Incarto n. 12.2012.5
Lugano 18 febbraio 2013/lw
In nome della Repubblica e Cantone Ticino
La seconda Camera civile del Tribunale d'appello
composta dei giudici:
Epiney-Colombo, presidente, Bozzini e Fiscalini
vicecancelliera:
Federspiel Peer
sedente per statuire nella causa - inc. n. OA.2008.203 della Pretura del Distretto di Lugano, sezione 3 - promossa con istanza (correttamente: petizione) 28 marzo 2008 da
AP 1 rappr. dall’RA 1
contro
AO 1 rappr. dall’RA 2
con cui ha chiesto la condanna della convenuta al pagamento di complessivi fr. 66'119.65 oltre interessi - di cui fr. 44'426.25 a titolo di pretese salariali varie (stipendio, ore straordinarie, commissioni), fr. 2'193.40 per costi di patrocinio preprocessuali e fr. 22'500.- a titolo di indennità per licenziamento in tronco ingiustificato - importo poi esteso in sede di conclusioni a fr. 81'748.40, somma così composta: fr. 15'600.- per stipendi, fr. 21'624.- per ore straordinarie, fr. 18'366.- per commissioni, fr. 1’465.- per la vendita di propri vini, fr. 2'193.40 per spese preprocessuali e fr. 22'500.- per indennità ai sensi dell’art. 337c cpv. 3 CO oltre interessi,
richieste avversate dalla convenuta che ne ha postulato la reiezione e che ha rivendicato in via riconvenzionale la condanna di controparte al pagamento di fr. 7’500.- a titolo di risarcimento danni e alla restituzione di fr. 4’390.- percepiti senza legittima causa,
sulle quali il Pretore si è pronunciato con sentenza 12 dicembre 2011, con cui ha parzialmente accolto la petizione, per complessivi fr. 35'431.- più interessi, e respinto le domande riconvenzionali,
appellante l’attore che con appello 17 gennaio 2012 chiede la riforma del querelato giudizio, nel senso di accogliere la petizione e condannare la convenuta al pagamento di fr. 10'000.- per ore straordinarie, di fr. 2'193.40 per spese preprocessuali e di fr. 7'500.- per indennità ai sensi dell’337c cpv. 3 CO, protestate tasse, spese e ripetibili, mentre la convenuta con risposta del 2 marzo 2012 propone la reiezione dell’appello.
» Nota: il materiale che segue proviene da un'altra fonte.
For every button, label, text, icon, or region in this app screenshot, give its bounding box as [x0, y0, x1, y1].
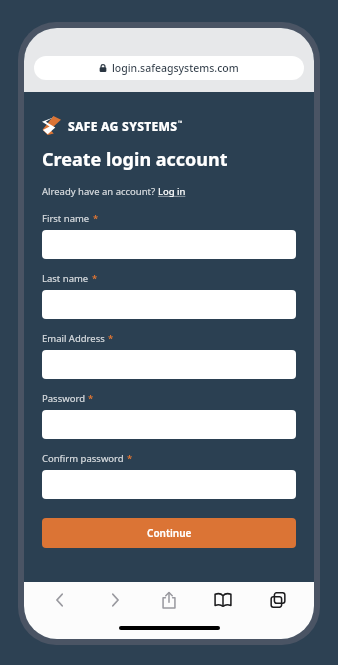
staticText: First name: [42, 212, 90, 225]
button[interactable]: [42, 410, 296, 439]
button[interactable]: Share: [151, 582, 187, 618]
button[interactable]: Forward: [97, 582, 133, 618]
staticText: ™: [178, 119, 183, 127]
button[interactable]: [42, 350, 296, 379]
button[interactable]: Back: [42, 582, 78, 618]
staticText: *: [93, 212, 99, 225]
staticText: Already have an account?: [42, 185, 158, 198]
button[interactable]: Tabs: [260, 582, 296, 618]
staticText: Create login account: [42, 147, 228, 172]
staticText: Password: [42, 392, 85, 405]
button[interactable]: Bookmarks: [205, 582, 241, 618]
staticText: *: [108, 332, 114, 345]
button[interactable]: login.safeagsystems.com: [34, 56, 304, 80]
button[interactable]: [42, 290, 296, 319]
staticText: Continue: [147, 526, 192, 540]
button[interactable]: [42, 230, 296, 259]
button[interactable]: Continue: [42, 518, 296, 548]
staticText: *: [127, 452, 133, 465]
staticText: Log in: [158, 185, 186, 198]
button[interactable]: Log in: [158, 185, 186, 198]
staticText: Confirm password: [42, 452, 124, 465]
staticText: *: [88, 392, 94, 405]
staticText: Last name: [42, 272, 89, 285]
staticText: Email Address: [42, 332, 105, 345]
staticText: login.safeagsystems.com: [112, 61, 239, 75]
button[interactable]: [42, 470, 296, 499]
staticText: SAFE AG SYSTEMS: [68, 118, 178, 134]
staticText: *: [92, 272, 98, 285]
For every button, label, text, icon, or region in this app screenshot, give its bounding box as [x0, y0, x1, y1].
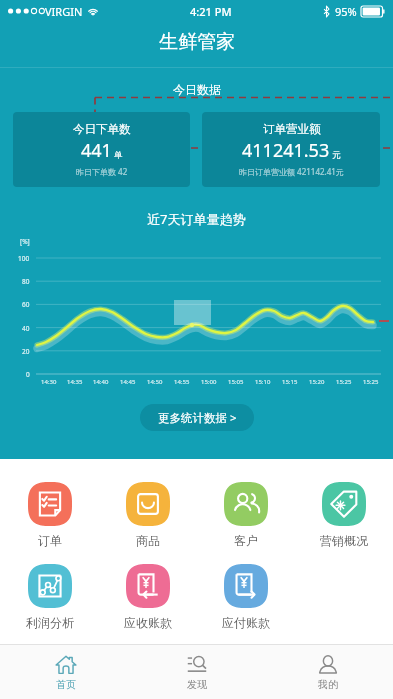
button[interactable]: 更多统计数据 >	[140, 404, 254, 431]
staticText: 今日下单数	[73, 122, 131, 136]
staticText: 14:35	[67, 378, 83, 386]
button[interactable]: 商品	[99, 482, 197, 548]
staticText: 14:50	[147, 378, 163, 386]
button[interactable]: 客户	[197, 482, 295, 548]
staticText: 20	[22, 347, 30, 356]
staticText: 14:55	[174, 378, 190, 386]
button[interactable]: 首页	[0, 645, 131, 699]
staticText: 4:21 PM	[190, 4, 232, 19]
staticText: [%]	[20, 237, 30, 246]
staticText: 15:25	[336, 378, 352, 386]
staticText: 订单营业额	[263, 122, 321, 136]
staticText: 100	[18, 254, 30, 263]
staticText: 订单	[38, 533, 62, 548]
staticText: 40	[22, 324, 30, 333]
staticText: 441	[81, 138, 112, 163]
button[interactable]: 订单	[0, 482, 99, 548]
staticText: 今日数据	[173, 82, 221, 97]
staticText: 营销概况	[320, 533, 368, 548]
staticText: 15:15	[282, 378, 298, 386]
button[interactable]: 应付账款	[197, 564, 295, 630]
staticText: VIRGIN	[45, 4, 83, 19]
staticText: 昨日订单营业额 421142.41元	[239, 166, 344, 177]
staticText: 14:30	[41, 378, 57, 386]
staticText: 利润分析	[26, 615, 74, 630]
staticText: 商品	[136, 533, 160, 548]
staticText: 15:00	[201, 378, 217, 386]
staticText: 60	[22, 300, 30, 309]
staticText: 0	[26, 370, 30, 379]
staticText: 近7天订单量趋势	[147, 210, 246, 228]
staticText: 客户	[234, 533, 258, 548]
button[interactable]: 应收账款	[99, 564, 197, 630]
staticText: 411241.53	[242, 138, 330, 163]
staticText: 15:10	[255, 378, 271, 386]
staticText: 首页	[56, 678, 76, 691]
staticText: 单	[114, 150, 123, 161]
staticText: 80	[22, 277, 30, 286]
button[interactable]: 我的	[262, 645, 393, 699]
button[interactable]: 今日下单数	[13, 112, 190, 187]
staticText: 元	[332, 150, 341, 161]
staticText: 应收账款	[124, 615, 172, 630]
staticText: 发现	[187, 678, 207, 691]
staticText: 我的	[318, 678, 338, 691]
staticText: 15:20	[309, 378, 325, 386]
button[interactable]: 发现	[131, 645, 262, 699]
staticText: 应付账款	[222, 615, 270, 630]
button[interactable]: 订单营业额	[202, 112, 380, 187]
button[interactable]: 利润分析	[0, 564, 99, 630]
staticText: 生鲜管家	[159, 30, 235, 54]
staticText: 14:40	[93, 378, 109, 386]
staticText: 更多统计数据 >	[158, 410, 237, 426]
staticText: 14:45	[120, 378, 136, 386]
button[interactable]: 营销概况	[295, 482, 393, 548]
staticText: 昨日下单数 42	[76, 166, 128, 177]
staticText: 15:25	[363, 378, 379, 386]
staticText: 15:05	[228, 378, 244, 386]
staticText: 95%	[335, 4, 357, 19]
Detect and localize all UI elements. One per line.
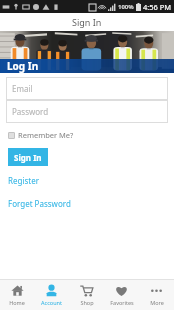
button[interactable]: Sign In — [8, 148, 48, 166]
staticText: Shop — [80, 299, 94, 306]
button[interactable]: Remember Me? — [8, 130, 74, 140]
staticText: Email — [12, 83, 33, 94]
button[interactable]: Home — [0, 280, 34, 310]
staticText: Register — [8, 175, 40, 186]
button[interactable]: Shop — [69, 280, 104, 310]
staticText: Sign In — [14, 152, 42, 163]
staticText: Password — [12, 106, 49, 117]
button[interactable]: Email — [6, 77, 168, 100]
button[interactable]: More — [139, 280, 174, 310]
staticText: Log In — [7, 59, 39, 73]
staticText: More — [150, 299, 164, 306]
staticText: Home — [9, 299, 25, 306]
staticText: Account — [41, 299, 62, 306]
button[interactable]: Password — [6, 100, 168, 123]
button[interactable]: Favorites — [104, 280, 139, 310]
staticText: Forget Password — [8, 198, 71, 209]
staticText: Sign In — [72, 16, 102, 28]
staticText: Remember Me? — [18, 130, 74, 140]
button[interactable]: Forget Password — [8, 198, 71, 209]
staticText: Favorites — [110, 299, 134, 306]
button[interactable]: Register — [8, 175, 40, 186]
staticText: 100% — [118, 3, 134, 11]
button[interactable]: Account — [34, 280, 69, 310]
staticText: 4:56 PM — [143, 2, 172, 12]
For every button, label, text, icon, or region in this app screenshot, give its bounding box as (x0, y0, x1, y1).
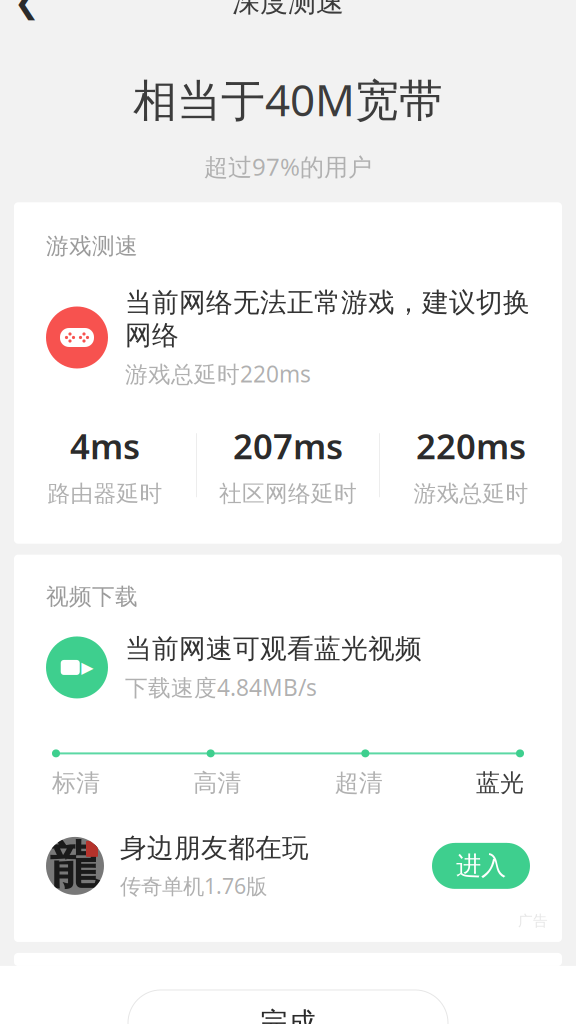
staticText: 高清 (193, 768, 241, 798)
staticText: 超过97%的用户 (204, 150, 372, 182)
staticText: 视频下载 (46, 583, 138, 610)
button[interactable]: 龍 (46, 832, 530, 900)
staticText: 超清 (335, 768, 383, 798)
staticText: 蓝光 (476, 768, 524, 798)
staticText: 相当于40M宽带 (133, 70, 443, 128)
button[interactable]: 完成 (128, 990, 448, 1024)
staticText: 身边朋友都在玩 (120, 832, 309, 865)
staticText: ❮ (14, 0, 40, 19)
staticText: ▶ (81, 658, 93, 677)
staticText: 当前网络无法正常游戏，建议切换网络 (125, 286, 530, 352)
staticText: 207ms (233, 423, 343, 469)
staticText: 游戏测速 (46, 232, 138, 260)
staticText: 广告 (518, 912, 548, 930)
staticText: 传奇单机1.76版 (120, 872, 267, 900)
staticText: 220ms (416, 423, 526, 469)
staticText: 龍 (50, 835, 100, 897)
staticText: 进入 (456, 850, 506, 881)
button[interactable]: 返回 (0, 0, 54, 27)
staticText: 4ms (70, 423, 140, 469)
staticText: 深度测速 (232, 0, 344, 19)
staticText: 下载速度4.84MB/s (125, 672, 317, 702)
staticText: 社区网络延时 (219, 480, 357, 508)
staticText: 游戏总延时 (414, 480, 528, 508)
staticText: 当前网速可观看蓝光视频 (125, 632, 422, 665)
staticText: 游戏总延时220ms (125, 359, 311, 389)
staticText: 路由器延时 (48, 480, 162, 508)
staticText: 完成 (260, 1006, 316, 1024)
staticText: 标清 (52, 768, 100, 798)
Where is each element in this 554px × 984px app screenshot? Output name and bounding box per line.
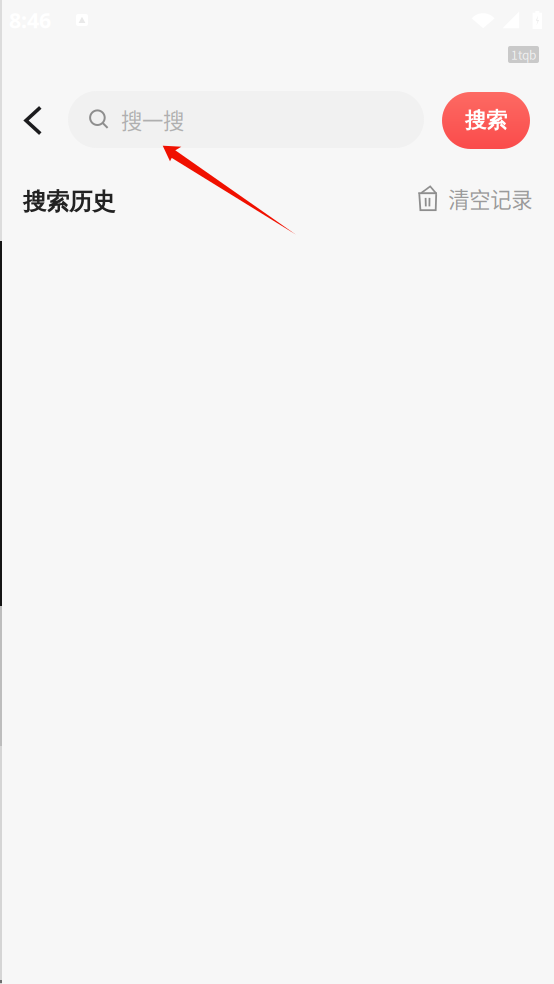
button[interactable]: 搜一搜 <box>68 91 424 148</box>
staticText: 搜一搜 <box>121 104 184 135</box>
staticText: 8:46 <box>9 6 51 35</box>
button[interactable]: Back <box>5 92 61 149</box>
button[interactable]: 搜索 <box>442 92 530 149</box>
staticText: 1tqb <box>511 46 536 63</box>
staticText: 搜索历史 <box>23 187 115 216</box>
staticText: 搜索 <box>465 107 507 134</box>
button[interactable]: 清空记录 <box>412 174 538 223</box>
staticText: 清空记录 <box>448 183 532 214</box>
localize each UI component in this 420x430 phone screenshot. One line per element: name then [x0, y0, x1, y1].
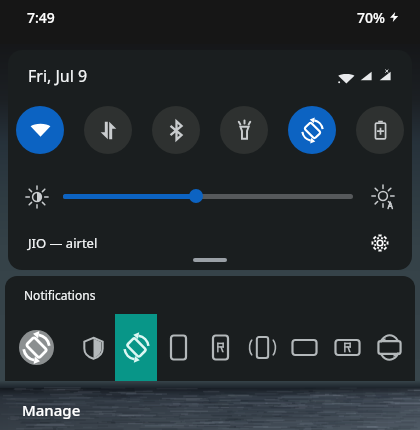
- button[interactable]: Auto rotate on: [121, 332, 152, 363]
- staticText: 70%: [357, 8, 385, 27]
- staticText: Fri, Jul 9: [28, 65, 88, 87]
- button[interactable]: Landscape: [289, 332, 320, 363]
- button[interactable]: Portrait reverse: [205, 332, 236, 363]
- button[interactable]: Manage: [22, 400, 81, 420]
- button[interactable]: Rotation app: [19, 330, 54, 365]
- button[interactable]: Flashlight: [220, 106, 268, 154]
- button[interactable]: Wi-Fi: [16, 106, 64, 154]
- button[interactable]: Portrait: [163, 332, 194, 363]
- staticText: Notifications: [24, 287, 96, 303]
- button[interactable]: Security: [78, 332, 109, 363]
- staticText: JIO — airtel: [28, 234, 98, 252]
- button[interactable]: Landscape reverse: [332, 332, 363, 363]
- button[interactable]: Auto rotate: [115, 314, 157, 381]
- button[interactable]: Mobile data: [84, 106, 132, 154]
- button[interactable]: Bluetooth: [152, 106, 200, 154]
- button[interactable]: Battery saver: [356, 106, 404, 154]
- button[interactable]: Rotate landscape: [374, 332, 405, 363]
- button[interactable]: Settings: [363, 226, 397, 260]
- button[interactable]: [63, 194, 353, 199]
- button[interactable]: Auto rotate: [288, 106, 336, 154]
- button[interactable]: Vibrate: [247, 332, 278, 363]
- staticText: 7:49: [27, 8, 55, 27]
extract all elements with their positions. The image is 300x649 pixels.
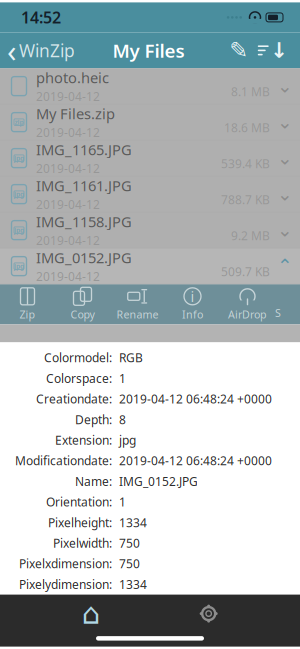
staticText: jpg: [119, 432, 136, 448]
staticText: IMG_1161.JPG: [36, 176, 132, 195]
staticText: 2019-04-12 06:48:24 +0000: [119, 453, 272, 469]
button[interactable]: jpg: [0, 176, 300, 212]
button[interactable]: i: [165, 284, 220, 324]
button[interactable]: photo.heic: [0, 68, 300, 104]
button[interactable]: Sort: [256, 32, 300, 68]
staticText: 539.4 KB: [221, 156, 270, 172]
staticText: jpg: [14, 190, 24, 199]
staticText: 1: [119, 494, 126, 510]
staticText: ⌂: [82, 597, 101, 630]
staticText: 8.1 MB: [231, 84, 270, 100]
staticText: AirDrop: [228, 307, 267, 322]
staticText: 2019-04-12: [36, 196, 100, 212]
button[interactable]: Zip: [0, 284, 55, 324]
staticText: IMG_1165.JPG: [36, 140, 132, 159]
staticText: 750: [119, 556, 140, 572]
staticText: IMG_0152.JPG: [36, 248, 132, 267]
staticText: ✎: [230, 38, 248, 63]
staticText: Extension:: [55, 432, 112, 448]
staticText: Pixelydimension:: [19, 576, 112, 592]
button[interactable]: Settings: [183, 599, 235, 629]
staticText: 1: [119, 370, 126, 386]
staticText: 788.7 KB: [221, 192, 270, 208]
staticText: WinZip: [19, 39, 75, 62]
button[interactable]: Home: [65, 599, 117, 629]
staticText: Info: [182, 307, 203, 322]
staticText: Orientation:: [46, 494, 112, 510]
staticText: 2019-04-12: [36, 232, 100, 248]
staticText: ↓: [270, 38, 288, 62]
staticText: jpg: [14, 262, 24, 271]
staticText: Rename: [116, 307, 158, 322]
button[interactable]: zip: [0, 104, 300, 140]
staticText: 2019-04-12: [36, 88, 100, 104]
staticText: 1334: [119, 514, 147, 530]
staticText: Depth:: [75, 412, 112, 427]
staticText: ⌄: [277, 184, 293, 205]
staticText: Copy: [70, 307, 94, 322]
staticText: ⌄: [277, 220, 293, 241]
staticText: jpg: [14, 226, 24, 235]
staticText: Zip: [20, 307, 36, 322]
staticText: My Files: [112, 38, 184, 63]
button[interactable]: Edit: [222, 32, 256, 68]
staticText: 2019-04-12: [36, 160, 100, 176]
staticText: S: [275, 306, 281, 320]
staticText: Colorspace:: [46, 370, 112, 386]
staticText: 9.2 MB: [231, 228, 270, 244]
button[interactable]: jpg: [0, 248, 300, 284]
staticText: Pixelxdimension:: [19, 556, 112, 572]
staticText: jpg: [14, 154, 24, 163]
button[interactable]: AirDrop: [220, 284, 275, 324]
staticText: Pixelheight:: [48, 514, 112, 530]
staticText: 1334: [119, 576, 147, 592]
staticText: ⌃: [277, 256, 293, 277]
staticText: IMG_0152.JPG: [119, 473, 198, 489]
staticText: photo.heic: [36, 68, 109, 87]
staticText: 2019-04-12: [36, 124, 100, 140]
staticText: 8: [119, 412, 126, 427]
staticText: 18.6 MB: [224, 120, 270, 136]
staticText: IMG_1158.JPG: [36, 212, 132, 231]
button[interactable]: jpg: [0, 140, 300, 176]
staticText: 750: [119, 535, 140, 551]
staticText: 2019-04-12: [36, 268, 100, 284]
staticText: 509.7 KB: [221, 264, 270, 280]
staticText: RGB: [119, 350, 143, 366]
button[interactable]: ‹: [0, 32, 75, 68]
button[interactable]: jpg: [0, 212, 300, 248]
staticText: ⌄: [277, 148, 293, 169]
button[interactable]: Copy: [55, 284, 110, 324]
staticText: Modificationdate:: [15, 453, 112, 469]
staticText: 14:52: [21, 7, 61, 28]
staticText: ‹: [7, 30, 17, 71]
staticText: Pixelwidth:: [53, 535, 112, 551]
staticText: Creationdate:: [36, 391, 112, 407]
staticText: Name:: [75, 473, 112, 489]
staticText: zip: [14, 118, 24, 127]
staticText: My Files.zip: [36, 104, 115, 123]
staticText: ⌄: [277, 112, 293, 133]
staticText: 2019-04-12 06:48:24 +0000: [119, 391, 272, 407]
staticText: i: [190, 287, 194, 306]
staticText: Colormodel:: [44, 350, 112, 366]
button[interactable]: Rename: [110, 284, 165, 324]
staticText: ⌄: [277, 76, 293, 97]
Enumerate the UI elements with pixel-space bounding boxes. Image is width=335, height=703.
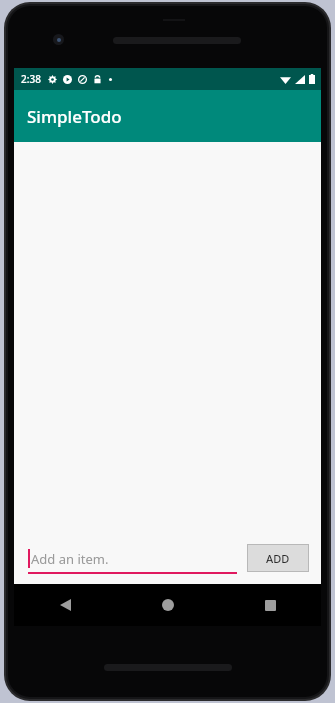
button[interactable]: SimpleTodo: [14, 90, 321, 142]
staticText: 2:38: [21, 72, 41, 86]
button[interactable]: Add an item.: [28, 542, 237, 574]
staticText: ADD: [266, 551, 290, 566]
staticText: SimpleTodo: [27, 105, 122, 128]
button[interactable]: Home: [117, 584, 219, 626]
button[interactable]: Back: [14, 584, 117, 626]
button[interactable]: ADD: [248, 545, 308, 571]
staticText: Add an item.: [31, 550, 109, 568]
button[interactable]: Recent apps: [219, 584, 321, 626]
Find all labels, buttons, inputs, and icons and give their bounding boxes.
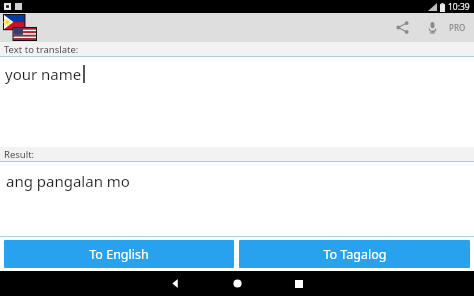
button[interactable]: Language pair Filipino English (3, 14, 37, 41)
staticText: To English (89, 246, 149, 263)
button[interactable]: To Tagalog (239, 240, 470, 268)
button[interactable]: PRO (449, 13, 466, 42)
staticText: ang pangalan mo (6, 171, 130, 191)
button[interactable]: Share (387, 13, 417, 42)
button[interactable]: your name (0, 57, 474, 147)
staticText: your name (5, 64, 82, 84)
button[interactable]: To English (4, 240, 234, 268)
staticText: Result: (4, 148, 35, 161)
button[interactable]: ang pangalan mo (0, 162, 474, 236)
button[interactable]: Recent apps (268, 271, 330, 296)
button[interactable]: Home (206, 271, 268, 296)
button[interactable]: Voice input (417, 13, 447, 42)
staticText: 10:39 (448, 1, 470, 13)
staticText: To Tagalog (323, 246, 387, 263)
staticText: Text to translate: (4, 43, 79, 56)
button[interactable]: Back (144, 271, 206, 296)
staticText: PRO (449, 22, 466, 33)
letti ed esaminati gli atti e i documenti di causa,
ritenuto,
in fatto: A. Con un contratto denominato “Beratungsvertrag” AP 1 è stato assunto da AO 1 quale Chef di cucina con mansioni dirigenziali presso il __________ a partire dal 1° gennaio 2007 (doc. B), struttura per la quale egli aveva già fornito alcune consulenze puntuali nel corso del 2006. Il contratto era di durata indeterminata e prevedeva una possibilità di disdetta trimestrale per gravi motivi. La remunerazione è stata fissata in fr. 7’500.- mensili integrati da una commissione dipendente dal contenimento dei costi, a fronte di una presenza obbligatoria di cinque giorni alla settimana per nove ore giornaliere da prestare durante i tempi di servizio, con diritto a cinque settimane di ferie annue (doc. B).
Dopo aver sollecitato in data 27 settembre 2007 AO 1 al versamento di spettanze salariali asseritamente non pagate (doc. C), con scritto del 25 ottobre 2007, AP 1 ha disdetto la relazione contrattuale per il 31 gennaio 2008 (doc. D). Con raccomandata di data 7 novembre 2007, AO 1 ha disdetto il rapporto con effetto immediato adducendo motivazioni da essa ritenute gravi e attinenti all’atteggiamento assunto da AP 1 al quale ha rimproverato di aver interrotto ogni comunicazione con la direzione e di aver tenuto un comportamento inadeguato con i collaboratori (cfr. per i dettagli doc. E).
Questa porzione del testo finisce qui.